**WHAT IS REQUIRED**
With the records below as your source, retype each line exactly from the top down to the line that contains "termasuk pentingnya kolaborasi", and include that line.

**RECORDS SHOWN**
□ □ □ □
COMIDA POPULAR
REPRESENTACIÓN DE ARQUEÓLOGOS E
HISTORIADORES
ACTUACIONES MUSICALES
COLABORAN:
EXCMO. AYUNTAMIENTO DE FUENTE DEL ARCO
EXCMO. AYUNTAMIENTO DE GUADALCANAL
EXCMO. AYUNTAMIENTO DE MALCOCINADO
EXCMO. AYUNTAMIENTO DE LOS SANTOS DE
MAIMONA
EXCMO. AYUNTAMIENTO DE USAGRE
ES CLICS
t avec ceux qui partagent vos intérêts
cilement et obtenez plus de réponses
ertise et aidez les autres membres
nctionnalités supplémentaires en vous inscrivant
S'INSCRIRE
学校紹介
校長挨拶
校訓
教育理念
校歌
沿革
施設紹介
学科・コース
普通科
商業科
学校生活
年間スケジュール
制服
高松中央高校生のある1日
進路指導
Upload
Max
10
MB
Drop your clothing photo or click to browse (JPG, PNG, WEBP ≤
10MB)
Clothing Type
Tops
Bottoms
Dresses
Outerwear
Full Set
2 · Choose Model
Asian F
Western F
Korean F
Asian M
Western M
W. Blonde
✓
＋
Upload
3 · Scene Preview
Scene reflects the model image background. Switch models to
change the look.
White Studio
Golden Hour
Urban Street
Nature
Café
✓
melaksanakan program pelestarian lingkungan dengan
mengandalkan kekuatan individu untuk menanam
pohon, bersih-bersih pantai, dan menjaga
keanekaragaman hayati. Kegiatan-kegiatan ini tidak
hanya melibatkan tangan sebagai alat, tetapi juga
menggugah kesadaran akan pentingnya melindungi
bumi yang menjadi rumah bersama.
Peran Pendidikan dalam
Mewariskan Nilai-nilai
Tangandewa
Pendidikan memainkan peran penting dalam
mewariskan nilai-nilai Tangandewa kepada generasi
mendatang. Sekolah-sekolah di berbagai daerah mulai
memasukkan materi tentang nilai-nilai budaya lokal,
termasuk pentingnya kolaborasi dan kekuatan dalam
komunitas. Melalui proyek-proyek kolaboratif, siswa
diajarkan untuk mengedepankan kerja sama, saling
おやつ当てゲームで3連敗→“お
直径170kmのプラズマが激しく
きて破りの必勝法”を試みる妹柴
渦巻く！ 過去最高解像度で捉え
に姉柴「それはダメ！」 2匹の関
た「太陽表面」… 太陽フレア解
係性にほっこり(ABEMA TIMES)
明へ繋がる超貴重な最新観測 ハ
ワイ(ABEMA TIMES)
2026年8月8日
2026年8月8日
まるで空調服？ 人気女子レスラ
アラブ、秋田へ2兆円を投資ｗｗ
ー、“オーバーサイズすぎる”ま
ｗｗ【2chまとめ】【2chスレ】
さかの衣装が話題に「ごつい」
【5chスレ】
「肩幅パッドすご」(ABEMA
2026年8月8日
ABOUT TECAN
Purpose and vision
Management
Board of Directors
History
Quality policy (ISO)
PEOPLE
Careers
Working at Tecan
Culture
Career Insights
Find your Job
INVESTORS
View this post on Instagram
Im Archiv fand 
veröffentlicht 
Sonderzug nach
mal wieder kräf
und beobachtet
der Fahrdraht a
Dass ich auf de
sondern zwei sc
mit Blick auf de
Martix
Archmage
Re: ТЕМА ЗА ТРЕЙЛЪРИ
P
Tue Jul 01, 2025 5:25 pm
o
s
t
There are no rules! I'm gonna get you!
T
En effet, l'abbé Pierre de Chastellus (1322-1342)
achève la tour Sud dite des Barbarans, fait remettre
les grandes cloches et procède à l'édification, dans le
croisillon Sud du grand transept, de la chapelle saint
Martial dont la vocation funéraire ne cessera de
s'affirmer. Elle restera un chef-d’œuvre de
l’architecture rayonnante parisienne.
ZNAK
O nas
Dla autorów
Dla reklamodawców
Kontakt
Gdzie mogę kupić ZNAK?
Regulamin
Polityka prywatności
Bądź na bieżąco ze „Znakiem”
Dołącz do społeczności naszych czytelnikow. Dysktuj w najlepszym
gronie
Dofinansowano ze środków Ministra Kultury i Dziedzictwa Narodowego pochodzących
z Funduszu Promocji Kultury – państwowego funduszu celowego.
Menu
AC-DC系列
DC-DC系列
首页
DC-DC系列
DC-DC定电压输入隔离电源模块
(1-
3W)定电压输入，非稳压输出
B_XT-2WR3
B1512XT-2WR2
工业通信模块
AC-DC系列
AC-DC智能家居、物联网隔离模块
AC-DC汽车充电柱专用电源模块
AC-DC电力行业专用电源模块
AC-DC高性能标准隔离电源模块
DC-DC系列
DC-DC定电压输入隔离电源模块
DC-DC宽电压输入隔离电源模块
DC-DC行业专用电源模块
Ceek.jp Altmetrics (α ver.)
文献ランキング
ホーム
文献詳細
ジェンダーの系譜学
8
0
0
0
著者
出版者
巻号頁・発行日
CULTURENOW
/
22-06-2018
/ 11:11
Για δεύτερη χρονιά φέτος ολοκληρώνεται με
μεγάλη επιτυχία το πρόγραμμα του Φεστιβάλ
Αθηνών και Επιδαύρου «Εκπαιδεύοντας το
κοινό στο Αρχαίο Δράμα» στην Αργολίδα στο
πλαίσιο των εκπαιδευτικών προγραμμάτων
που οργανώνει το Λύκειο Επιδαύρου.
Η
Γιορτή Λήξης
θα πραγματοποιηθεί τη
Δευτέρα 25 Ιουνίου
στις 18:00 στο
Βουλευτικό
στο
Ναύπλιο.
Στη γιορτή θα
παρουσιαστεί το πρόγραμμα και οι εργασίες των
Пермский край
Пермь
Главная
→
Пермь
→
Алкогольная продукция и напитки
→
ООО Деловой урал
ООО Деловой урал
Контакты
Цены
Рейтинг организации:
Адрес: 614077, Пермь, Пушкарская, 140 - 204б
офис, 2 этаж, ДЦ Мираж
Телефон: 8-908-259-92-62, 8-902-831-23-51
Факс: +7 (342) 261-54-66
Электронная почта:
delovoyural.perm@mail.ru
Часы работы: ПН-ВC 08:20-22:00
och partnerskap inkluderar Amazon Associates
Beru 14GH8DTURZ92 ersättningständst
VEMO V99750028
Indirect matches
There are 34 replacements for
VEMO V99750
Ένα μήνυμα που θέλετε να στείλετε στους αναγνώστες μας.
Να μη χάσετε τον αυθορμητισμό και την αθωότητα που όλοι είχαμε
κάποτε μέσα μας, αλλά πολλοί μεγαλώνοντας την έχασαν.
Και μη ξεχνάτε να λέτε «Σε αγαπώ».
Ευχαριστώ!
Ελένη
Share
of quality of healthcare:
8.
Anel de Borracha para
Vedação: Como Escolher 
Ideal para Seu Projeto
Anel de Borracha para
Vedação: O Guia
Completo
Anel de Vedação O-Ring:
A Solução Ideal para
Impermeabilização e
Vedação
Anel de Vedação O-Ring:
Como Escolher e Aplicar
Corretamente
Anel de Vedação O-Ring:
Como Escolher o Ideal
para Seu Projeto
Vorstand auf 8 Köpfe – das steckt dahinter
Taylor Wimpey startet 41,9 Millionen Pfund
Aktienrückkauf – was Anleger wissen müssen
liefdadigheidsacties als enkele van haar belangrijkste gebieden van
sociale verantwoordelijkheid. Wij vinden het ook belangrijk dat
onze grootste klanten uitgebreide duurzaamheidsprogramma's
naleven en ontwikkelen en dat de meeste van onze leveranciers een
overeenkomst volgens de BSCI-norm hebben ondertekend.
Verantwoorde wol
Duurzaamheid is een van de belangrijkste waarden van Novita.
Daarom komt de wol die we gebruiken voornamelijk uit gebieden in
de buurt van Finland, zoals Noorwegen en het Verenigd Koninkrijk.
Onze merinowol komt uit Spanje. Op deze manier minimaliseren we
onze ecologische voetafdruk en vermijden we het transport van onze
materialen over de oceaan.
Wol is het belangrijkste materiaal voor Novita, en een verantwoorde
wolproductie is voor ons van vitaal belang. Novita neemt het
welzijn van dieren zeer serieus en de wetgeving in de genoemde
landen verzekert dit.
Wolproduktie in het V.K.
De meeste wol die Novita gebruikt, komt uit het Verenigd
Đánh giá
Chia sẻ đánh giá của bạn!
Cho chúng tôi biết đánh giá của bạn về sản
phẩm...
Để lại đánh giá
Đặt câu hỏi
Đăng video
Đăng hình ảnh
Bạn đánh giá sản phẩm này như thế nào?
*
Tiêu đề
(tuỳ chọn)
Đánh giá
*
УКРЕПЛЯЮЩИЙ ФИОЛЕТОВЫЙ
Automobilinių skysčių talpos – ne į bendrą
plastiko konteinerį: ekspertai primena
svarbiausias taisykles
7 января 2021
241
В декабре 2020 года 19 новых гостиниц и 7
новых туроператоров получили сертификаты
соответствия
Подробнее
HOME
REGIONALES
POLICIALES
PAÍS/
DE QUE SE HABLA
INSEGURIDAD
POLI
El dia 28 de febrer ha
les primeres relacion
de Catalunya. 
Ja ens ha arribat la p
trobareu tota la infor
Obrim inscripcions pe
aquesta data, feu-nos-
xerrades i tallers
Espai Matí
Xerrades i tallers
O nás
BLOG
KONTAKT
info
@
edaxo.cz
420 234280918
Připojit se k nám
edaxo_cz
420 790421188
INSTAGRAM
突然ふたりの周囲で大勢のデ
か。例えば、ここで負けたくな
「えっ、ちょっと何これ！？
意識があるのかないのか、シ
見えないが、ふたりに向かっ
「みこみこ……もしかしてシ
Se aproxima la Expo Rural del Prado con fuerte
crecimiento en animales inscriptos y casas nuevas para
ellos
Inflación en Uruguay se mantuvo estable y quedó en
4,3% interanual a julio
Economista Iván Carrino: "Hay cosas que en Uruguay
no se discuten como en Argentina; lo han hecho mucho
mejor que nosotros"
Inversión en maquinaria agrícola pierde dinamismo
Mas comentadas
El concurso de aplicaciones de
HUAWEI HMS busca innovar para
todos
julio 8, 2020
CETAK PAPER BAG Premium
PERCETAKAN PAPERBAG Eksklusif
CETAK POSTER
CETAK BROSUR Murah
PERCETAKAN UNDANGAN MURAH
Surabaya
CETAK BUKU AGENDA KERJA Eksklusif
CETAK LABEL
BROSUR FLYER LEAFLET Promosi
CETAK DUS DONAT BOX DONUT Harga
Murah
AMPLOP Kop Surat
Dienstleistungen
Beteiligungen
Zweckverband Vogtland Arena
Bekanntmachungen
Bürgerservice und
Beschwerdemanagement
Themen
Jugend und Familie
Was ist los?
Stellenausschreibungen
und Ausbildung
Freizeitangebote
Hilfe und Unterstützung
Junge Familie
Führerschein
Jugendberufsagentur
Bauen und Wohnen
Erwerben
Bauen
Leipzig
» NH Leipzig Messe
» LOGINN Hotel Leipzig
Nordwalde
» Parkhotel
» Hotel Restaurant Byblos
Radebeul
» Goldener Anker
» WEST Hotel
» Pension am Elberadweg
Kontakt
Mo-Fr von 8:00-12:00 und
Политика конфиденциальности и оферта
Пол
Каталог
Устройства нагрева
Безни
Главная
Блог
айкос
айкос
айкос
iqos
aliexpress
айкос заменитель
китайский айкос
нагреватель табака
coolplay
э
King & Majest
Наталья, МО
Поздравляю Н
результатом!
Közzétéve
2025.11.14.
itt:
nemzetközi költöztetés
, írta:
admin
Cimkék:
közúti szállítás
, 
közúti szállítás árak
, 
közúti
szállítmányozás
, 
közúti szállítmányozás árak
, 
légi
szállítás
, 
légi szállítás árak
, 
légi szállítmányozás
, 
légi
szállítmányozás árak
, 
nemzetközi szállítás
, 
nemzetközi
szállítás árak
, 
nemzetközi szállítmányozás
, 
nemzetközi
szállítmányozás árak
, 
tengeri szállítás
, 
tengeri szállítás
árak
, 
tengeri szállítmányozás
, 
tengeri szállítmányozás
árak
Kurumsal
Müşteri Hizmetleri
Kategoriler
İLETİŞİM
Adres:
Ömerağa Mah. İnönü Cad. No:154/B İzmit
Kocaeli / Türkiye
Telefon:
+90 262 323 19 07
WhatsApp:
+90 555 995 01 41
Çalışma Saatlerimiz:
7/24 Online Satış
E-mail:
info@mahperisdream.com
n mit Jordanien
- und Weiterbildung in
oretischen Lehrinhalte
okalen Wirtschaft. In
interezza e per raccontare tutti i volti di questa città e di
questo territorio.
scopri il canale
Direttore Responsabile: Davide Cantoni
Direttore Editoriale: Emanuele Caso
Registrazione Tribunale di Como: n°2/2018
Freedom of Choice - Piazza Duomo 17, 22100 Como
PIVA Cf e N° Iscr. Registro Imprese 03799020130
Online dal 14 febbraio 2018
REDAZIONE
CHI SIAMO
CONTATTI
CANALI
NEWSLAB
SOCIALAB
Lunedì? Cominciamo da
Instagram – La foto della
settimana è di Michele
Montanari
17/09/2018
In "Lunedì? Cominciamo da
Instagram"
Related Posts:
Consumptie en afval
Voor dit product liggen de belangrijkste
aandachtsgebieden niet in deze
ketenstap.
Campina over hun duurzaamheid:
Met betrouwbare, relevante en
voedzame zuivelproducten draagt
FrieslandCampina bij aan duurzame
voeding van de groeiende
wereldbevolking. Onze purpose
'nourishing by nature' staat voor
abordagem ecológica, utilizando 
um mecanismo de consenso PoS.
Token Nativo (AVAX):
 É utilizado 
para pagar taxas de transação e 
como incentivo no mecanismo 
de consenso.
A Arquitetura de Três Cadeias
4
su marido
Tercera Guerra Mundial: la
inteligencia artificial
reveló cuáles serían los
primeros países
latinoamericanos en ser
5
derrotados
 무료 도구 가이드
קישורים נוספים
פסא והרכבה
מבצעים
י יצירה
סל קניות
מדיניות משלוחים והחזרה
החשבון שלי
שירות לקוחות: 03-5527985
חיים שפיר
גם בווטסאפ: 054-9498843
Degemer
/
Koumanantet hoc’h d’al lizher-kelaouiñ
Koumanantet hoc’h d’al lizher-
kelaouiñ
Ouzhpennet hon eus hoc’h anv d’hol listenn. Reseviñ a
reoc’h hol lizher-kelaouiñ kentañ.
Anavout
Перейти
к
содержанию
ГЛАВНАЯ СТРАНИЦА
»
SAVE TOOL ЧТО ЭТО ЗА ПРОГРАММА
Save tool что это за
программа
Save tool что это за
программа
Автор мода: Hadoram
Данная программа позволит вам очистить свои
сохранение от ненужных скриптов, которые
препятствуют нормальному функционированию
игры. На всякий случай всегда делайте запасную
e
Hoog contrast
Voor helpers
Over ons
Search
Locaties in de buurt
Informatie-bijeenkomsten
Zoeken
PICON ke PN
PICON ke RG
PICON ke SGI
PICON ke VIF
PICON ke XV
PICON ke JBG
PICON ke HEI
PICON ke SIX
□ □ □ □
**SOLUTION TO THIS EXERCISE**
COMIDA POPULAR
REPRESENTACIÓN DE ARQUEÓLOGOS E
HISTORIADORES
ACTUACIONES MUSICALES
COLABORAN:
EXCMO. AYUNTAMIENTO DE FUENTE DEL ARCO
EXCMO. AYUNTAMIENTO DE GUADALCANAL
EXCMO. AYUNTAMIENTO DE MALCOCINADO
EXCMO. AYUNTAMIENTO DE LOS SANTOS DE
MAIMONA
EXCMO. AYUNTAMIENTO DE USAGRE
ES CLICS
t avec ceux qui partagent vos intérêts
cilement et obtenez plus de réponses
ertise et aidez les autres membres
nctionnalités supplémentaires en vous inscrivant
S'INSCRIRE
学校紹介
校長挨拶
校訓
教育理念
校歌
沿革
施設紹介
学科・コース
普通科
商業科
学校生活
年間スケジュール
制服
高松中央高校生のある1日
進路指導
Upload
Max
10
MB
Drop your clothing photo or click to browse (JPG, PNG, WEBP ≤
10MB)
Clothing Type
Tops
Bottoms
Dresses
Outerwear
Full Set
2 · Choose Model
Asian F
Western F
Korean F
Asian M
Western M
W. Blonde
✓
＋
Upload
3 · Scene Preview
Scene reflects the model image background. Switch models to
change the look.
White Studio
Golden Hour
Urban Street
Nature
Café
✓
melaksanakan program pelestarian lingkungan dengan
mengandalkan kekuatan individu untuk menanam
pohon, bersih-bersih pantai, dan menjaga
keanekaragaman hayati. Kegiatan-kegiatan ini tidak
hanya melibatkan tangan sebagai alat, tetapi juga
menggugah kesadaran akan pentingnya melindungi
bumi yang menjadi rumah bersama.
Peran Pendidikan dalam
Mewariskan Nilai-nilai
Tangandewa
Pendidikan memainkan peran penting dalam
mewariskan nilai-nilai Tangandewa kepada generasi
mendatang. Sekolah-sekolah di berbagai daerah mulai
memasukkan materi tentang nilai-nilai budaya lokal,
termasuk pentingnya kolaborasi dan kekuatan dalam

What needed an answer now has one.